I grabbed up the scrap of fabric and ran after her, my heart thumping against my rib cage like a trapped bird. I didn’t know what I would say to her and hoped I’d come up with something clever.

When she reached the crossroads, Esther must have heard my footsteps, for she turned and gasped.

“Gracious, Blue, you startled me,” she said.

“Are you my mother?” I blurted out, not being clever at all.

She looked dumbfounded, but then her face softened.

“No, child, I’m not your mother. Whatever made you think I was?”

I held up the blue print.

“This fell out of your ragbag,” I said. “It’s the same as the quilt I was wrapped in when Hannah found me.”

Esther studied the fabric in my hand.

“Our group has been swapping quilt pieces for years,” she said. “I’m afraid I don’t remember who brought that cloth. I’m sorry.”

I felt tears stinging my eyes.

Esther cradled my chin in her hand. She smelled of lavender.

“I’m not your mother,” she said, tenderly, “but I wish I were. I’d love a daughter like you.”

I turned and stumbled toward home. I was starting to realize that finding out about my mama was going to be a lot like making a quilt: one piece at a time.

“Why’d you leave the meeting in such a hurry?” Hannah wanted to know.

I was careful not to look her in the eyes; Hannah could spot a fib from fifty yards.

“Esther dropped something out of her bag,” I said, and left it at that. It was the truth.

Just not the
whole
truth.

Over the next couple of days, my deliveries took longer than usual. At every door, I studied the face of the woman who answered it and thought, Could
she
be my mother? I
showed each one of them the print fabric and asked if they recognized it. They all shook their heads.

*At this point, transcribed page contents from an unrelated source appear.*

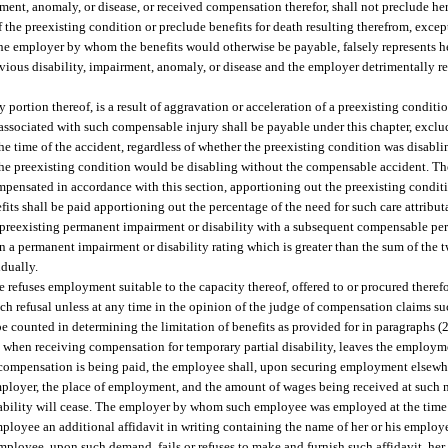
ment, anomaly, or disease, or received compensation therefor, shall not preclude her
 the preexisting condition or preclude benefits for death resulting therefrom, except
he employer by whom the benefits would otherwise be payable, falsely represents her
ious disability, impairment, anomaly, or disease and the employer detrimentally re
y portion thereof, is a result of aggravation or acceleration of a preexisting condition
 associated with such compensable injury shall be payable under this chapter, exclu
the time of the accident, regardless of whether the preexisting condition was disabli
 the preexisting condition would be disabling without the compensable accident. T
compensated in accordance with this section, apportioning out the preexisting condi
its shall be paid apportioning out the percentage of the need for such care attribut
a preexisting permanent impairment or disability with a subsequent compensable p
t in a permanent impairment or disability rating which is greater than the sum of th
idually.
e refuses employment suitable to the capacity thereof, offered to or procured theref
h refusal unless at any time in the opinion of the judge of compensation claims such
be counted in determining the limitation of benefits as provided for in paragraphs (2)
, when receiving compensation for temporary partial disability, leaves the employm
 compensation is being paid, the employee shall, upon securing employment elsewhe
employer, the place of employment, and the amount of wages being received at such
isability will cease. The employer by whom such employee was employed at the time 
oyee an additional affidavit in writing containing the name of her or his employer,
mployee, upon such demand, fails or refuses to make and furnish such affidavit, her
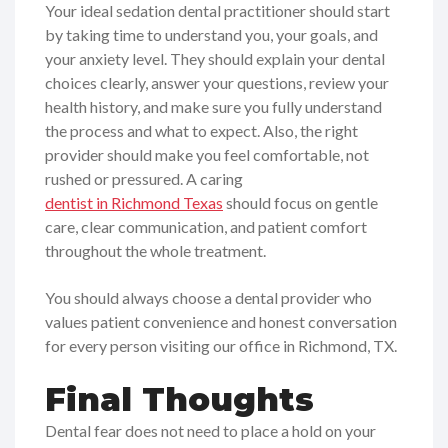
Your ideal sedation dental practitioner should start
by taking time to understand you, your goals, and
your anxiety level. They should explain your dental
choices clearly, answer your questions, review your
health history, and make sure you fully understand
the process and what to expect. Also, the right
provider should make you feel comfortable, not
rushed or pressured. A caring
dentist in Richmond Texas
should focus on gentle
care, clear communication, and patient comfort
throughout the whole treatment.
You should always choose a dental provider who
values patient convenience and honest conversation
for every person visiting our office in Richmond, TX.
Final Thoughts
Dental fear does not need to place a hold on your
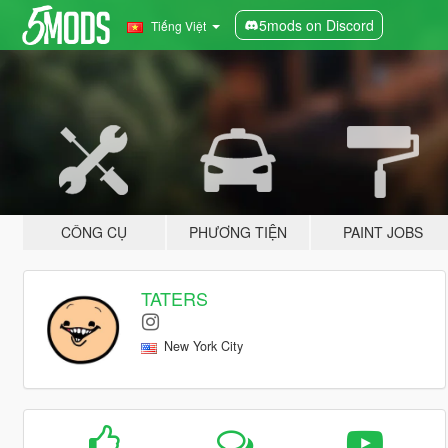
5mods on Discord
Tiếng Việt
CÔNG CỤ
PHƯƠNG TIỆN
PAINT JOBS
TATERS
New York City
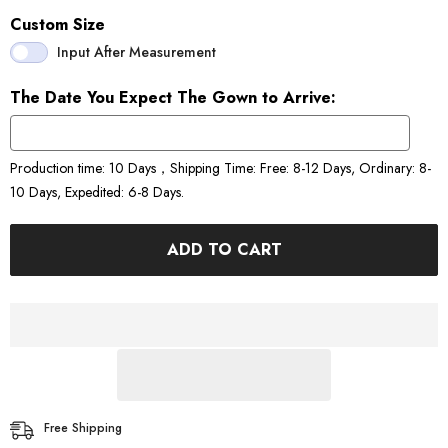
Custom Size
Input After Measurement
The Date You Expect The Gown to Arrive:
Production time: 10 Days，Shipping Time: Free: 8-12 Days, Ordinary: 8-
10 Days, Expedited: 6-8 Days.
ADD TO CART
Free Shipping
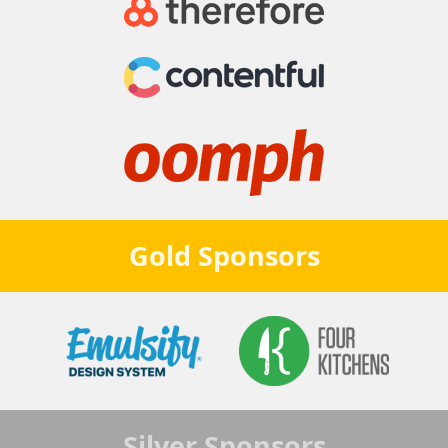
Gold
Sponsors
Silver
Sponsors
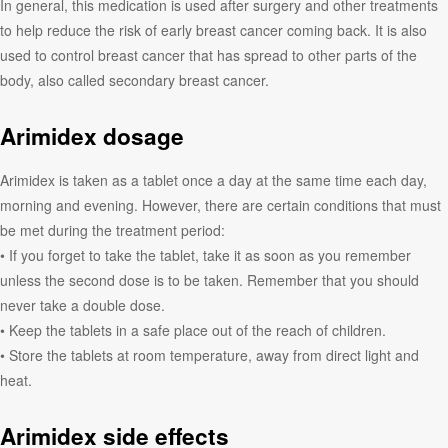
In general, this medication is used after surgery and other treatments
to help reduce the risk of early breast cancer coming back. It is also
used to control breast cancer that has spread to other parts of the
body, also called secondary breast cancer.
Arimidex dosage
Arimidex is taken as a tablet once a day at the same time each day,
morning and evening. However, there are certain conditions that must
be met during the treatment period:
• If you forget to take the tablet, take it as soon as you remember
unless the second dose is to be taken. Remember that you should
never take a double dose.
• Keep the tablets in a safe place out of the reach of children.
• Store the tablets at room temperature, away from direct light and
heat.
Arimidex side effects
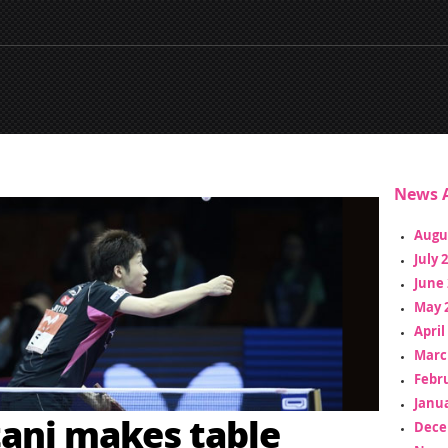
News A
Augu
July 
June 
May 
April
Marc
Febr
Janua
ani makes table
Dece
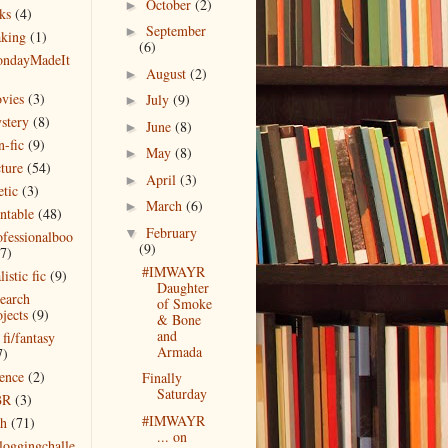
October
(2)
►
ks
(4)
September
►
king
(1)
(6)
ndayMadeIt
August
(2)
)
►
vies
(3)
July
(9)
►
stery
(8)
June
(8)
►
n-fic
(9)
May
(8)
►
cture
(54)
April
(3)
►
etic
(3)
March
(6)
►
intable
(48)
February
▼
ofessionalboo
(9)
(7)
#IMWAYR
listic fic
(9)
Daughter
search
of Smoke
jects
(9)
& Bone
and
 fi/fantasy
Armada
7)
ience
(2)
Finally
Saturday
BR
(3)
#IMWAYR
ch
(71)
... on
bloggingchalle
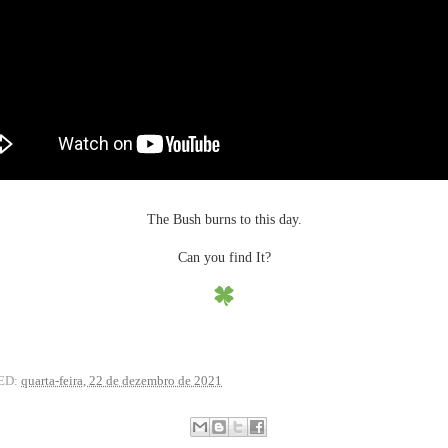
The Bush burns to this day.
Can you find It?
ED:
quarta-feira, 22 de dezembro de 2021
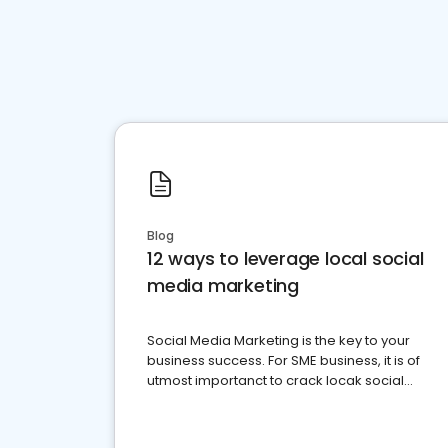
Blog
12 ways to leverage local social
media marketing
Social Media Marketing is the key to your
business success. For SME business, it is of
utmost importanct to crack locak social
media marketing.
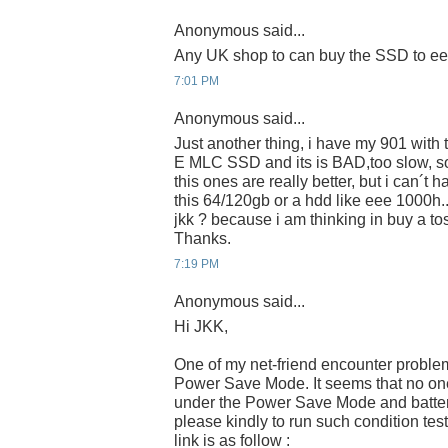
Anonymous said...
Any UK shop to can buy the SSD to e
7:01 PM
Anonymous said...
Just another thing, i have my 901 wit
E MLC SSD and its is BAD,too slow, s
this ones are really better, but i can´t 
this 64/120gb or a hdd like eee 1000h.
jkk ? because i am thinking in buy a 
Thanks.
7:19 PM
Anonymous said...
Hi JKK,
One of my net-friend encounter proble
Power Save Mode. It seems that no one 
under the Power Save Mode and batter
please kindly to run such condition tes
link is as follow :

I had a dozen cookies to leave at Mrs. Wheaton’s. She loved Hannah’s molasses cookies and ordered a dozen every week. She was old enough to be my great-grandmother, so I was pretty sure she wasn’t my mother. Mrs. Wheaton hadn’t been at the quilting club meeting any of the nights I was there, either, so I was wondering whether to even show her the fabric when she noticed it sticking out of my pocket.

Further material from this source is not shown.